By: Thomas E. Brewton
Saturday 30 September 2006, by Alain
Democrats, dominated by their liberal-socialist wing, have swallowed whole the socialistic and pragmatist philosophy doctrine that truth is simply whatever opinion wins in the media marketplace. Whether it is right or wrong is immaterial.
Daniel Henninger’s editorial page article in Friday’s Wall Street Journal, "Can the Democrats Beat Bush’s Beliefs With Poll Politics?" captures the unreality that has become the Democrat’s policy position on foreign affairs.
Mr. Henninger writes: "Democrats want voters to view the November election through the fogged and bloody prism of the war in Iraq.... It is difficult to imagine that the U.S. soldiers in Iraq would regard the political debate back home as measuring up to the seriousness of what they do every day. How would you like to roll out of your bunk in al Anbar province, Mosul or Baghdad on a Sunday morning and read across the top of the local U.S. paper that everything you’ve done in Iraq for three years has merely made the terrorism threat worse? You just might lose heart a notch, a dangerous thing when fighting a war.

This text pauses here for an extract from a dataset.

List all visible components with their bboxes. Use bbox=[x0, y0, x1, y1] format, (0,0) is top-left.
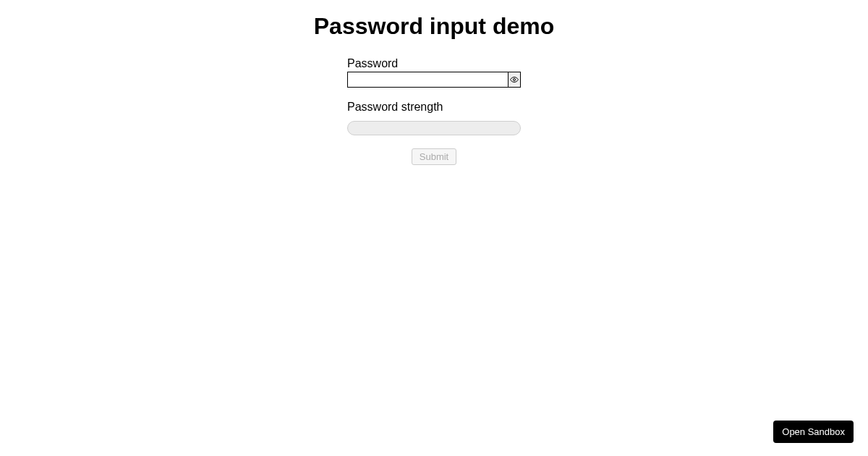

"But at this late stage of the campaign, Iraq-as-failure has become the central narrative in the Democrats’ strategy. A memo sent out to Democrats last week by Greenberg Quinlan Rosner, a strategy group led by former Clinton pollster Stan Greenberg, discusses Mr. Bush’s ’failure in Iraq, which energized Democrats and dispirited Republicans.’ It urges Democrats: ’On Iraq, stress Bush/GOP ’mismanagement’ and need for a ’new direction.’ "

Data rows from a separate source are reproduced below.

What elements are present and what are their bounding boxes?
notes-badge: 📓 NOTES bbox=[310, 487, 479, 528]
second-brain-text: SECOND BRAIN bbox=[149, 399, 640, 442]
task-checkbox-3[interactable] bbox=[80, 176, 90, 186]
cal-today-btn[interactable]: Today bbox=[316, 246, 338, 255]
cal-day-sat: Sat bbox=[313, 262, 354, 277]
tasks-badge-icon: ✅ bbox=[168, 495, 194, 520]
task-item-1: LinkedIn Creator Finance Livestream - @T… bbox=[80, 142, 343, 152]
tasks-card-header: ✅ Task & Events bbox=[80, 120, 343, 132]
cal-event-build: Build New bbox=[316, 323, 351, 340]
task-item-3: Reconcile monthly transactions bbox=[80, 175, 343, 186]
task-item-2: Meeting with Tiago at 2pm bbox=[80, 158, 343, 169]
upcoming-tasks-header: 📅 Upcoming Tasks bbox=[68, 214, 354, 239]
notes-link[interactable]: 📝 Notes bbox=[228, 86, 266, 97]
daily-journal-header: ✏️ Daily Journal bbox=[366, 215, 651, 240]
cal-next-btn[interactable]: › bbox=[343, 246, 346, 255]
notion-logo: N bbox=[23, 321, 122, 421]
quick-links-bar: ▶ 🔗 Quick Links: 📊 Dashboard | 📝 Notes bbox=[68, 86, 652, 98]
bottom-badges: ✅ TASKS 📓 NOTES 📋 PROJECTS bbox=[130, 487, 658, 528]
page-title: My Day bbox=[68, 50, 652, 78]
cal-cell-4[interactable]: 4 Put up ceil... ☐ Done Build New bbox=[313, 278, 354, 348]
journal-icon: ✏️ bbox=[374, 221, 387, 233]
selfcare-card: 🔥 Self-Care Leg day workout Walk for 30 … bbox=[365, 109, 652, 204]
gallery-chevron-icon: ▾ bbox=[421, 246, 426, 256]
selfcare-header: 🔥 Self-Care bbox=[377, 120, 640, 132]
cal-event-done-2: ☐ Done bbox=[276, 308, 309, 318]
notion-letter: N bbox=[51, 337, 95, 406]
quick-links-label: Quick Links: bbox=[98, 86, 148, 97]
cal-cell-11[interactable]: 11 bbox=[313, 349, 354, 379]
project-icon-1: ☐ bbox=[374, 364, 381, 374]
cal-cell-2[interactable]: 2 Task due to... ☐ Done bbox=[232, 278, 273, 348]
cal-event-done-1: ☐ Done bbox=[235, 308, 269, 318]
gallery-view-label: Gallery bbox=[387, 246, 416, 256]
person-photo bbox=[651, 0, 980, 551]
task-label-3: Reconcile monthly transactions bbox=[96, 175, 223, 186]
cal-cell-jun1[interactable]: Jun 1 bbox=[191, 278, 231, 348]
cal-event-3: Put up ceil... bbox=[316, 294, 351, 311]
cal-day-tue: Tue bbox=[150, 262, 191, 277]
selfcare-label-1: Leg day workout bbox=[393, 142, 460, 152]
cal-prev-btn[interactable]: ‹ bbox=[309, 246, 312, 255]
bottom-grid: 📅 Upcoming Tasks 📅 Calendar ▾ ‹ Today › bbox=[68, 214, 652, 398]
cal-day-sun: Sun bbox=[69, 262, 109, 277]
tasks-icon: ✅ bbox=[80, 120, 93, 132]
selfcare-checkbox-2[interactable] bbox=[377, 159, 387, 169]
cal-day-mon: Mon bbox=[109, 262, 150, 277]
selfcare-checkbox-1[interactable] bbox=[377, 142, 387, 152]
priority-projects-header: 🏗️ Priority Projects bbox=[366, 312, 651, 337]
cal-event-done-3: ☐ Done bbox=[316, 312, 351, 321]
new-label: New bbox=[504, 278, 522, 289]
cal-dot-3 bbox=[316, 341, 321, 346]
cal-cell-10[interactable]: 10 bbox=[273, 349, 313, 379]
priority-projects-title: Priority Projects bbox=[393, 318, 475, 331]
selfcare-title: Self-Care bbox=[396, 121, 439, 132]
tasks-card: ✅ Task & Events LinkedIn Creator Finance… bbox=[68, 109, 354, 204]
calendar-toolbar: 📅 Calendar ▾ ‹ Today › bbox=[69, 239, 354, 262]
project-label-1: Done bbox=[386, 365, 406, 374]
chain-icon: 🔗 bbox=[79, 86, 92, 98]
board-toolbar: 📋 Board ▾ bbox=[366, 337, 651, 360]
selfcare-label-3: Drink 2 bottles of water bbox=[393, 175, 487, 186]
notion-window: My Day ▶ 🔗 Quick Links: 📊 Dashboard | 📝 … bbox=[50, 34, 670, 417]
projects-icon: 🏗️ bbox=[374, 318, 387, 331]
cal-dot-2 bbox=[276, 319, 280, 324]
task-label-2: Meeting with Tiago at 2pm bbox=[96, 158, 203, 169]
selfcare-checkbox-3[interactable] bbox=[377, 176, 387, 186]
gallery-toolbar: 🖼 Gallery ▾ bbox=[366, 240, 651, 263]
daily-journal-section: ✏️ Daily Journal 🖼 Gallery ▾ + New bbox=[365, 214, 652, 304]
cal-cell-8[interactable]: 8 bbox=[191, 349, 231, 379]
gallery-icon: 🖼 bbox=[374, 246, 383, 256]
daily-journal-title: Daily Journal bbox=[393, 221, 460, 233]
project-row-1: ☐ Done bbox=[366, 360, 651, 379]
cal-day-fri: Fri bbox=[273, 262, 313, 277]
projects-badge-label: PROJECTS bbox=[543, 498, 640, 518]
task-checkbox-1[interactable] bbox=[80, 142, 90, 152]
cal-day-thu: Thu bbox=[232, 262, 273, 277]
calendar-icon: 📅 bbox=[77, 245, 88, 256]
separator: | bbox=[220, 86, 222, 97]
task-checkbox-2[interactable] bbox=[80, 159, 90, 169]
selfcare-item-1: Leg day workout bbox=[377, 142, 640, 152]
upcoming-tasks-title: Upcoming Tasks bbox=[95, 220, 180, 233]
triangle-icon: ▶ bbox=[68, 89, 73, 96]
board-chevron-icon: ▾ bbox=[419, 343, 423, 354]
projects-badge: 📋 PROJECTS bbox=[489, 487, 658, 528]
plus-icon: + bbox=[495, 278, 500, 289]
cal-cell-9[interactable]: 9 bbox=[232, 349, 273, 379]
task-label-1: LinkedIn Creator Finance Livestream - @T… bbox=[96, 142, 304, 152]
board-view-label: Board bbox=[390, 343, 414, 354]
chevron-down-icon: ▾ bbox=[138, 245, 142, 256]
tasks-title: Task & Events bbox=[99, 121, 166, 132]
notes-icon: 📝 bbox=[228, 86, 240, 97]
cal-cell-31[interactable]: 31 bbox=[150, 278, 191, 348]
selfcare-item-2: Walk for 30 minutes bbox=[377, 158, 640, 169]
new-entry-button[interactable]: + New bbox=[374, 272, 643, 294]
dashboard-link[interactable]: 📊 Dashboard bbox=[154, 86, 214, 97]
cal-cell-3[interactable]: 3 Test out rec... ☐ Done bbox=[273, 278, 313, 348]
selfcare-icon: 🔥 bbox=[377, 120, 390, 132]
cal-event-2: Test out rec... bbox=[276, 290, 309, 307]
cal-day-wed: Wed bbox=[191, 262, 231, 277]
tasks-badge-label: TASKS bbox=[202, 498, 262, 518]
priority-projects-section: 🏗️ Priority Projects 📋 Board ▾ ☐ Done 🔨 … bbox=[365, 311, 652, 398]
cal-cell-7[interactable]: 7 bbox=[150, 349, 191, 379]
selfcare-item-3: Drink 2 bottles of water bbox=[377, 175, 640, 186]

Advertisers of consumer products often structure advertisements to associate their products with a mood or a sense of pleasure, often without providing specifics about the product. Advertisers appear to believe that image, at least in the Baby Boomer world, is everything.

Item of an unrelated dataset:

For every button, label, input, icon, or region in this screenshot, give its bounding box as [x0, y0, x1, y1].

Basing their campaign strategy on the sort of focus-group polling employed by consumer-goods advertisers, Democrats just want voters to associate their party with peace and opposition to anything that might require our military forces to enter dangerous combat. The declared intent of Islamic jihadists to subjugate or destroy all non- Muslim societies must be ignored, as it would conflict with the nebulous image that fighting back is the root cause of terrorism. Appeasement, aka "negotiating" via the UN, is the Democrat’s Ned- Lamont socialist answer.
Such was the fantasy of British Prime Minister Neville Chamberlain in 1938 when he met with Adolph Hitler in Munich to sanction National Socialist Germany’s seizure of Czechslovakia’s Sudetenland. Mr. Chamberlain happily returned to England, on the eve of World War II, proclaiming, "Peace in our time."
Democrats have convinced themselves that dealing with terrorists is the same as stopping ordinary criminals, with arrests after the fact, public trials, and rehabilitation programs.
This follows from another liberal-socialist doctrine: crime and war are the result of unequal distribution of income, which creates aggressive behavior among those deprived of their "constitutional rights" to the same level of income as everyone else.
The Democrats, the party of John Dewey’s socialistic pragmatism, resolutely oppose the data of real-life experience and cling to the Darwinian doctrine that the world is a matter of chance, producing a process of social evolution. Yesterday’s "truth" (of course, with the exception of socialism and pragmatism) will not be today’s or tomorrow’s "truth." With everything in a continuous state of flux, according to that theory, there is no truth, merely valid or invalid propositions. If an action works to your advantage, regardless of what happens to others, it is "valid."
If their campaign to destroy President Bush succeeds, no matter what happens to our troops around the world or to our nation in the future, the necessary actions are, by Democrats’ pragmatic lights, "valid."
Given liberal-socialist control of most of the opinion-forming media – newspapers, magazines, TV, movies – Democrats may win on image without substance. After three quarters of a century of educational indoctrination in the religion of socialism, too few Americans have been given the historical knowledge necessary to distinguish fact from fiction.